べいずのていり
ベイズの定理
ある事象の確率について、新しい情報や証拠が得られたときに、それまでの確率を更新してより正確な値を求める数学的な定理です。
詳しい説明
ベイズの定理とは、ある事象が起こる確率について、新しい証拠や情報が得られたときに、その確率を更新して「事後確率」を求めるための数学的な公式です。以前から知っている確率(事前確率)を基に、新しいデータを取り入れて、より現実に即した予測や確率の評価へと修正していく考え方です。
例えば、あるメールがスパムメールである確率(事前確率)を想定している状態で、そのメールに「懸賞」というキーワードが含まれているという情報(証拠)が追加された場合、ベイズの定理を使うことで、そのメールがスパムである確率をより正確に計算し直すことができます。この手法は機械学習やAIの予測モデルにおいて、状況の変化に応じて判断を更新する基礎的な理論として広く活用されています。
試験では、統計や確率の基本的な概念として問われます。特に、新たな情報によって条件付き確率がどう変化するかというロジックを押さえることが重要です。

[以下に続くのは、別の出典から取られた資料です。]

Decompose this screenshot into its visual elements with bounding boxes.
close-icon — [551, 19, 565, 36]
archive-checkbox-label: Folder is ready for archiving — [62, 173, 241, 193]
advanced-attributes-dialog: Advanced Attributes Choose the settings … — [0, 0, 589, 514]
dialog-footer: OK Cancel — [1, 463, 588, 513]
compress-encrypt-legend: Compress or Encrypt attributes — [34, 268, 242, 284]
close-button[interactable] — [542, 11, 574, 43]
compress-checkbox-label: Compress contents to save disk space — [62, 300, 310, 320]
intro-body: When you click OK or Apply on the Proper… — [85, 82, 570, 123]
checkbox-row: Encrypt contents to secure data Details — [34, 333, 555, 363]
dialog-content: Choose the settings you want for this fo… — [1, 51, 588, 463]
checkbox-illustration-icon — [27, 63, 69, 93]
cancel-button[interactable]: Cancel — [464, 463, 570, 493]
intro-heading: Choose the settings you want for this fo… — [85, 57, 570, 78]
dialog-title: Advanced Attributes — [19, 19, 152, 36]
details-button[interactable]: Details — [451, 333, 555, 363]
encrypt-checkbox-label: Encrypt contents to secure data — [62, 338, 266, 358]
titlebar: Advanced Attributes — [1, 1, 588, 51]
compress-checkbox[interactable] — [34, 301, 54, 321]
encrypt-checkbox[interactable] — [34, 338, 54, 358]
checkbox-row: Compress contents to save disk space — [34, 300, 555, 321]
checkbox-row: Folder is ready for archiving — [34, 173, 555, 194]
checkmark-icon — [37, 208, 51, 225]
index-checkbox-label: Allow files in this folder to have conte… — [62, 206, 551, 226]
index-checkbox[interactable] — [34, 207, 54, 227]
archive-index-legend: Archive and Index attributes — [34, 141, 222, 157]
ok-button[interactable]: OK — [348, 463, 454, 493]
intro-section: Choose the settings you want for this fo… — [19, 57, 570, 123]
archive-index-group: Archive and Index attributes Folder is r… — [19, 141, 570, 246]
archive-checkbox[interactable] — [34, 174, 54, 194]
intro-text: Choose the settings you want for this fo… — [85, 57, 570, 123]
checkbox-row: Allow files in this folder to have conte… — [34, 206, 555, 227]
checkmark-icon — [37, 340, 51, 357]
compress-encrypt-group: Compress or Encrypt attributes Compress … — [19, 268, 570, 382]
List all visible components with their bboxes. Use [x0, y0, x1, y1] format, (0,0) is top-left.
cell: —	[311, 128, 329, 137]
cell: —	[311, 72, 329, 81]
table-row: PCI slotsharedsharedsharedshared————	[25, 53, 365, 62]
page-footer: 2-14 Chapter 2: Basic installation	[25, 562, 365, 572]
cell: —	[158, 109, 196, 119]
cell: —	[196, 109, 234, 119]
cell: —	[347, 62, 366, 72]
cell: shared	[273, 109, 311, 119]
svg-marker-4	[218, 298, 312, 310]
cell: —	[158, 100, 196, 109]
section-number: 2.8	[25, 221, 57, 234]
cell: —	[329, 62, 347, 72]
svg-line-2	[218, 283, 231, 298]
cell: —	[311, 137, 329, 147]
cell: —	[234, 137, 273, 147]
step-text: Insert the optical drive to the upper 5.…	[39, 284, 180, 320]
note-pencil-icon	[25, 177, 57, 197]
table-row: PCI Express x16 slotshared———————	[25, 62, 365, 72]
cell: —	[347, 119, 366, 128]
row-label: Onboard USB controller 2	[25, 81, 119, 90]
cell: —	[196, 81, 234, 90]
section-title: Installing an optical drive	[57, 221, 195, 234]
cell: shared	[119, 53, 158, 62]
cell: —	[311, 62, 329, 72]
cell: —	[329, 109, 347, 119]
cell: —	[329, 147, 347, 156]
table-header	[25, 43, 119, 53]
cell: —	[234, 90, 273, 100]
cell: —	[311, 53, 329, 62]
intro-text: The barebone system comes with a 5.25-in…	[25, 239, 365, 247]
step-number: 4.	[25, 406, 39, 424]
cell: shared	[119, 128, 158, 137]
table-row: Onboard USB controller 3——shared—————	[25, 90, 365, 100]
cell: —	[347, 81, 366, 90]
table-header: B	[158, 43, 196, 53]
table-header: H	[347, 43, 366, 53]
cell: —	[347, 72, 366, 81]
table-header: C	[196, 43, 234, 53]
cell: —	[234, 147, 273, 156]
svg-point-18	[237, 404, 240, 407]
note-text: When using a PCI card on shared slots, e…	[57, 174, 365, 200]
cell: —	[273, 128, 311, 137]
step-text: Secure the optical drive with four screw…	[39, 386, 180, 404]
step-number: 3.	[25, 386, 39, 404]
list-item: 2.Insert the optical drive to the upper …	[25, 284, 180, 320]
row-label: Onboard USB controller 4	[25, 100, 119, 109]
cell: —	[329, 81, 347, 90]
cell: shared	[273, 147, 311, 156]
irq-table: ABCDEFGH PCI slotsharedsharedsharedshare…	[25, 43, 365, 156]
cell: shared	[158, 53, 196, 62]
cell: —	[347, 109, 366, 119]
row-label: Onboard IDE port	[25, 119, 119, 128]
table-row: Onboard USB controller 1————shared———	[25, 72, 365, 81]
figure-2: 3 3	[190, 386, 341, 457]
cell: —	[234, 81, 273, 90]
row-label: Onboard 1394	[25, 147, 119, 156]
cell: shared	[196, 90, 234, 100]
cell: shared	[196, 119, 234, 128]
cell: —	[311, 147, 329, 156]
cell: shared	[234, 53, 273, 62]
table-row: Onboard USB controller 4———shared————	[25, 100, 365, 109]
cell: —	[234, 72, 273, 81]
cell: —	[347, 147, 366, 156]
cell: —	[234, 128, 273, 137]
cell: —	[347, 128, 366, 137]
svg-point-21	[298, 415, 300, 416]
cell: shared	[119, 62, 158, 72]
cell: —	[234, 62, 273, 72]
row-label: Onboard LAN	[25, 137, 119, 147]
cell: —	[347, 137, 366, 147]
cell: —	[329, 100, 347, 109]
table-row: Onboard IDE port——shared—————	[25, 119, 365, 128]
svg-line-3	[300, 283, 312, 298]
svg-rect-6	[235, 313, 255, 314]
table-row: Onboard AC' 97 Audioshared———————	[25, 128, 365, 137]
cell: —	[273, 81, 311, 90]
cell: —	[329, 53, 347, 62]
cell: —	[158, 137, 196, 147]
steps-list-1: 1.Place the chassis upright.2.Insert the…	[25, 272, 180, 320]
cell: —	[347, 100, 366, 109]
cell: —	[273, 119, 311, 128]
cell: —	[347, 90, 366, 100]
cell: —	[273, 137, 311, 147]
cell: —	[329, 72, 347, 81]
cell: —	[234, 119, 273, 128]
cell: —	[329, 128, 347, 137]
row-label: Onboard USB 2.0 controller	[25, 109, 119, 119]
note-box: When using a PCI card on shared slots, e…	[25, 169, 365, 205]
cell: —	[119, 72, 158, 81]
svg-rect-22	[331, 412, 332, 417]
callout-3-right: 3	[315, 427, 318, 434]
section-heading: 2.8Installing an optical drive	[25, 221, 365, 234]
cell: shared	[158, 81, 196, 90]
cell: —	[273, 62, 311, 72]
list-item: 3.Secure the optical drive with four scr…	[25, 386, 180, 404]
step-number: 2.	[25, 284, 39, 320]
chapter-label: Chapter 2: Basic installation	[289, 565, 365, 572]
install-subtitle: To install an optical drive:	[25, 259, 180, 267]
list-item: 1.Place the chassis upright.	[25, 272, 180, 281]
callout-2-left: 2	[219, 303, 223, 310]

スパムフィルタの仕組みや、AIの推論プロセスにおける確率計算の例として登場することが多いため、計算そのものよりも、定理が何を意味し、どのような場面で利用されるかの概念を理解しておく必要があります。
試験で問われること
ITパスポート試験
- 新しい情報をもとに確率を更新する考え方であることを押さえる。
- スパムメールの判定などに活用される例を理解する。
基本情報技術者試験
- 条件付き確率の計算において、事後確率を求める手法であることを認識する。
- 機械学習のモデルにおける確率的推論の基礎として理解しておく。